━━━ Task material
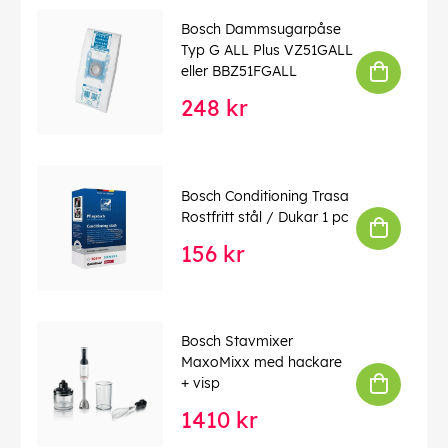
Bosch Dammsugarpåse
Typ G ALL Plus VZ51GALL
eller BBZ51FGALL
248 kr
Bosch Conditioning Trasa
Rostfritt stål / Dukar 1 pc
156 kr
Bosch Stavmixer
MaxoMixx med hackare
+ visp
1410 kr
━━━━━━
**Prompt**
Show every line in the records above that contains the word "Bosch".

**Written solution**
Bosch Dammsugarpåse
Bosch Conditioning Trasa
Bosch Stavmixer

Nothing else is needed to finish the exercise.